Legacy paket forwarder: local filter mode

Hi there,
is there a paket forwarder which has a “local filter mode”?
This mode does not forward traffic of netid 00 and 01 to the internet but only to 127.x.x.x addresses.
I run loraserver and TTN in parallel and would like to not upload packages that TTN can not use anyways.

Thank you. This seems to not fully go in the direction I want.
I want packages with net id 00/01 to only be delivered “locally” all other packges can go to TTN.
It seems I need ot take a look into the poly_pkt_fwd

I took a look into poly_pkt_fwd and implemented a prototype. That was easier than I thought.
Filtering works and keeps net id 00/01 inside of the local network.
I will test this implementation over the next weeks refine it and post a patch for poly_pkt_fwd.c here.

What do you do when both want the gateway to transmit at the same time? Silently drop the traffic? What if another gateway with slightly weaker signal could have sent the packet you dropped?

The issue is compounded with the older codebases, as even if the packets don’t actually overlap in time, the old code can only have one packet waiting or sending. The newer version with jit at least handles having things outstanding but which don’t overlap.

Also, do you configure the gateway for the public or private preamble?

I did not change the behavior of the forwarder for the sending packages to nodes (downlink). The code of poly_pkt_fwd seems to work in FIFO mode for that part. As it is multithreaded for each server it is not quite FIFO in reality but very close. If downlink packages come in from the servers too fast / too many, eventually the operating systems network buffer will be full and they are lost, if the forwarder can not handle them fast enough.

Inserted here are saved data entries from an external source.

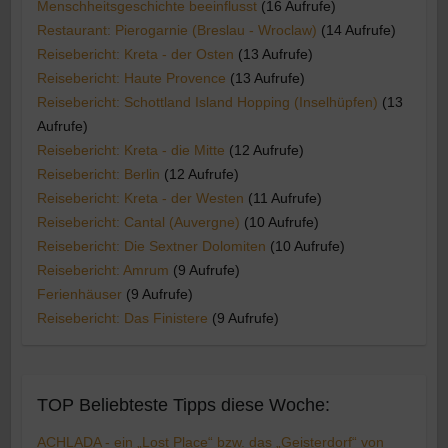
Menschheitsgeschichte beeinflusst
(16 Aufrufe)
Restaurant: Pierogarnie (Breslau - Wroclaw)
(14 Aufrufe)
Reisebericht: Kreta - der Osten
(13 Aufrufe)
Reisebericht: Haute Provence
(13 Aufrufe)
Reisebericht: Schottland Island Hopping (Inselhüpfen)
(13
Aufrufe)
Reisebericht: Kreta - die Mitte
(12 Aufrufe)
Reisebericht: Berlin
(12 Aufrufe)
Reisebericht: Kreta - der Westen
(11 Aufrufe)
Reisebericht: Cantal (Auvergne)
(10 Aufrufe)
Reisebericht: Die Sextner Dolomiten
(10 Aufrufe)
Reisebericht: Amrum
(9 Aufrufe)
Ferienhäuser
(9 Aufrufe)
Reisebericht: Das Finistere
(9 Aufrufe)
TOP Beliebteste Tipps diese Woche:
ACHLADA - ein „Lost Place“ bzw. das „Geisterdorf“ von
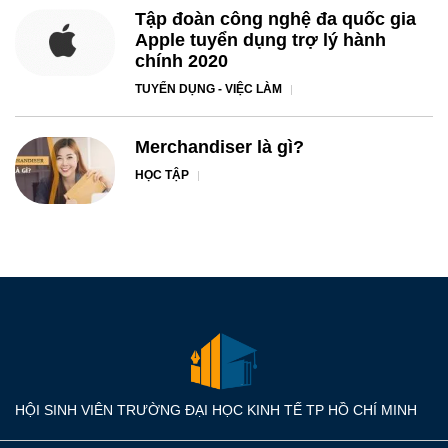
Tập đoàn công nghệ đa quốc gia
Apple tuyển dụng trợ lý hành
chính 2020
TUYỂN DỤNG - VIỆC LÀM
Merchandiser là gì?
HỌC TẬP
HỘI SINH VIÊN TRƯỜNG ĐẠI HỌC KINH TẾ TP HỒ CHÍ MINH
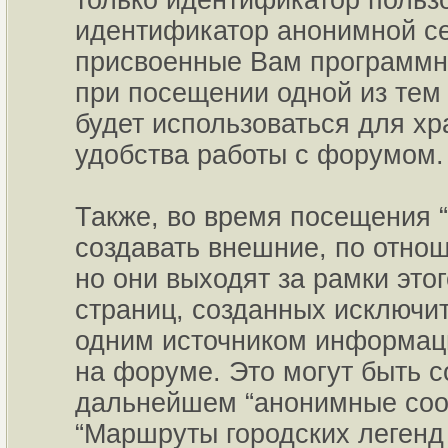
только идентификатор пользо
идентификатор анонимной се
присвоенные Вам программны
при посещении одной из тем
будет использоваться для х
удобства работы с форумом.
Также, во время посещения 
создавать внешние, по отно
но они выходят за рамки это
страниц, созданных исключ
одним источником информац
на форуме. Это могут быть 
дальнейшем “анонимные сооб
“Маршруты городских легенд 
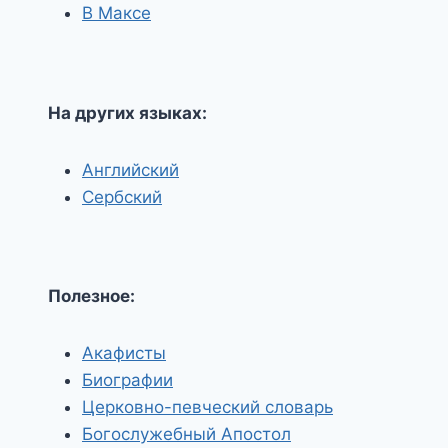
В Максе
На других языках:
Английский
Сербский
Полезное:
Акафисты
Биографии
Церковно-певческий словарь
Богослужебный Апостол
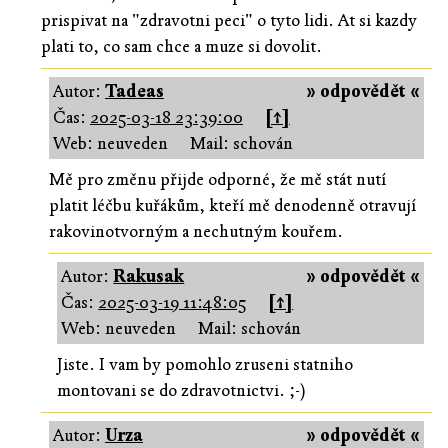
prispivat na "zdravotni peci" o tyto lidi. At si kazdy
plati to, co sam chce a muze si dovolit.
Autor:
Tadeas
» odpovědět «
Čas:
2025-03-18 23:39:00
[↑]
Web: neuveden
Mail: schován
Mě pro změnu přijde odporné, že mě stát nutí
platit léčbu kuřákům, kteří mě denodenně otravují
rakovinotvorným a nechutným kouřem.
Autor:
Rakusak
» odpovědět «
Čas:
2025-03-19 11:48:05
[↑]
Web: neuveden
Mail: schován
Jiste. I vam by pomohlo zruseni statniho
montovani se do zdravotnictvi. ;-)
Autor:
Urza
» odpovědět «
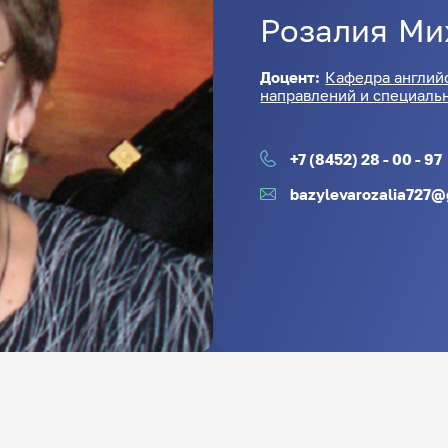
Розалия
Ми
Доцент:
Кафедра англий
направлений и специаль
+7 (8452) 28 - 00 - 97
bazylevarozalia727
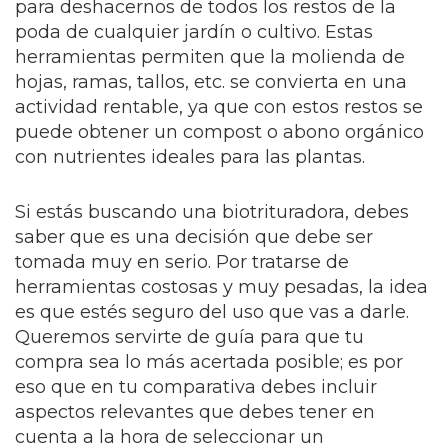
para deshacernos de todos los restos de la
poda de cualquier jardín o cultivo. Estas
herramientas permiten que la molienda de
hojas, ramas, tallos, etc. se convierta en una
actividad rentable, ya que con estos restos se
puede obtener un compost o abono orgánico
con nutrientes ideales para las plantas.
Si estás buscando una biotrituradora, debes
saber que es una decisión que debe ser
tomada muy en serio. Por tratarse de
herramientas costosas y muy pesadas, la idea
es que estés seguro del uso que vas a darle.
Queremos servirte de guía para que tu
compra sea lo más acertada posible; es por
eso que en tu comparativa debes incluir
aspectos relevantes que debes tener en
cuenta a la hora de seleccionar un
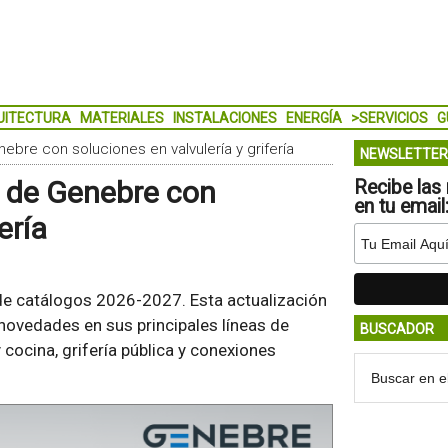
UITECTURA
MATERIALES
INSTALACIONES
ENERGÍA
>SERVICIOS
G
bre con soluciones en valvulería y grifería
NEWSLETTER
 de Genebre con
Recibe las 
en tu email
ería
de catálogos 2026-2027. Esta actualización
 novedades en sus principales líneas de
BUSCADOR
y cocina, grifería pública y conexiones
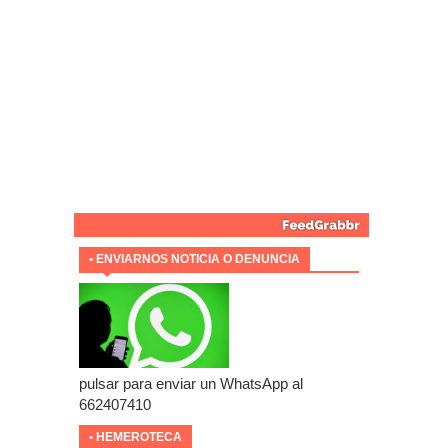
• ENVIARNOS NOTICIA O DENUNCIA
pulsar para enviar un WhatsApp al
662407410
• HEMEROTECA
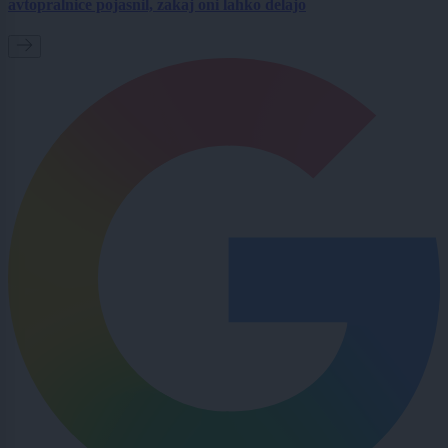
avtopralnice pojasnil, zakaj oni lahko delajo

My network(s) use sync word 0x34 (lorawan_public).

It is not my intention to change the existing code so extensively. My goal is to not send packages of net id 00/01 to non local servers (and my be not accept them from non local servers as well)

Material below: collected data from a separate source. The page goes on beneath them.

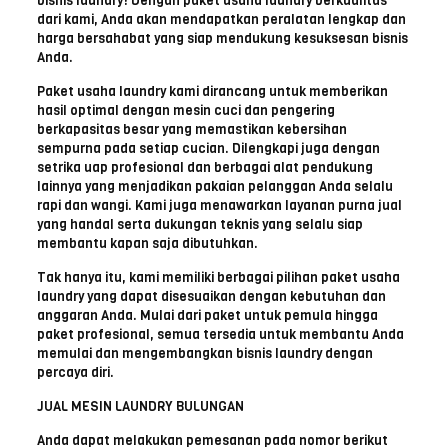
bisnis laundry! Dengan paket usaha laundry berkualitas
dari kami, Anda akan mendapatkan peralatan lengkap dan
harga bersahabat yang siap mendukung kesuksesan bisnis
Anda.
Paket usaha laundry kami dirancang untuk memberikan
hasil optimal dengan mesin cuci dan pengering
berkapasitas besar yang memastikan kebersihan
sempurna pada setiap cucian. Dilengkapi juga dengan
setrika uap profesional dan berbagai alat pendukung
lainnya yang menjadikan pakaian pelanggan Anda selalu
rapi dan wangi. Kami juga menawarkan layanan purna jual
yang handal serta dukungan teknis yang selalu siap
membantu kapan saja dibutuhkan.
Tak hanya itu, kami memiliki berbagai pilihan paket usaha
laundry yang dapat disesuaikan dengan kebutuhan dan
anggaran Anda. Mulai dari paket untuk pemula hingga
paket profesional, semua tersedia untuk membantu Anda
memulai dan mengembangkan bisnis laundry dengan
percaya diri.
JUAL MESIN LAUNDRY BULUNGAN
Anda dapat melakukan pemesanan pada nomor berikut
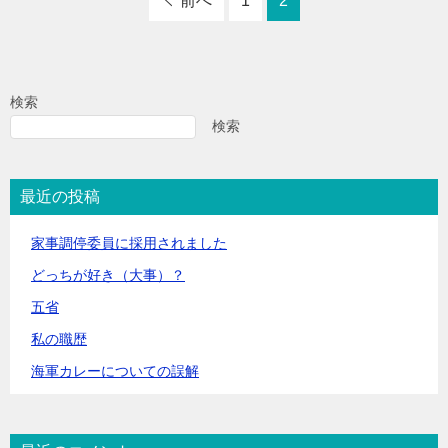
前へ
1
2
検索
検索
最近の投稿
家事調停委員に採用されました
どっちが好き（大事）？
五省
私の職歴
海軍カレーについての誤解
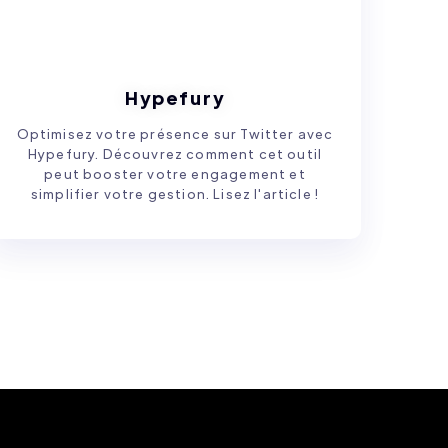
Hypefury
Optimisez votre présence sur Twitter avec
Hypefury. Découvrez comment cet outil
peut booster votre engagement et
simplifier votre gestion. Lisez l'article !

I also took a look at mp_pkt_fwd. I saw the change in the uplink handling using a queue and understand the concept. Is there any real world data on how often these conflicts happen? I guess this is especially problematic in heavy downlink oriented areas? Interesting would be a side by side comparison with poly in the same situation. There is (necessary) sorting going on, so I guess the CPU has more to do than with poly.

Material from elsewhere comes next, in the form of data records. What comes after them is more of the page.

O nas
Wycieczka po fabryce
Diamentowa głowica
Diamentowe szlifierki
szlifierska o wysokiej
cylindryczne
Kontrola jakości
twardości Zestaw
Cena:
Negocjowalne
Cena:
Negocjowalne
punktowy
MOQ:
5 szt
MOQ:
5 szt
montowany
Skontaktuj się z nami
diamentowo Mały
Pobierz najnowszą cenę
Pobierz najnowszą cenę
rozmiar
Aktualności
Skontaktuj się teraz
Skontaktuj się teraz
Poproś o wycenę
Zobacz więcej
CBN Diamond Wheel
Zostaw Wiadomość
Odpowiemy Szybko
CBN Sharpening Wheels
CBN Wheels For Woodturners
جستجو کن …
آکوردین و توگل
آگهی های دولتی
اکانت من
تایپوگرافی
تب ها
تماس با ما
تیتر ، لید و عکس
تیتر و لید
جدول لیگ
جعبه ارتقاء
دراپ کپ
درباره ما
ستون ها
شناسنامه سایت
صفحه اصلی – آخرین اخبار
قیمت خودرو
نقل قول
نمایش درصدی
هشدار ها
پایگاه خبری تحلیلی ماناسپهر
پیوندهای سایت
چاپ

For uplink handling I could not detect substantial changes apart from being multi protocol (which I might add was a joy to look at). I tested my uplink filter implementation on mp_pkt_fwd and this also works (at least on first sight).

Unfortunately I can not get downlinks to work with loraserver for mp_pkt_fwd. I can see the packages are scheduled in mp_pkt_fwd but OTAA is not working. Same with the (I guess) original codebase lora_pkt_fwd.

@kersing any hints on where I could start debugging?
I do not seem to be the only one: https://forum.loraserver.io/t/otaa-loop-debuging/1644/3

Not really. The hardware can deal with one downlink packet at a time. And packets are sent to the hardware as soon as they come in from the net, and wait there until their scheduled time. So basically, even if the packets don’t actually conflict in time, if two are present in the gateway box at once they conflict in that design at least one is dropped.

But even with a more recent forwarder with the jit queue such that packets can arrive over the net in a different order than they transmit there’s still an architectural problem with packet that do overlap in that if you advertise yourself to a server as available to send a packet (by reporting in an uplink) and then you don’t actually send that packet but rather a conflicting one from a private server, in the case where another gateway was in range that it could have assigned the transmit job to, but you got the job by reporting better received signal quality, you are impairing the functioning on TTN.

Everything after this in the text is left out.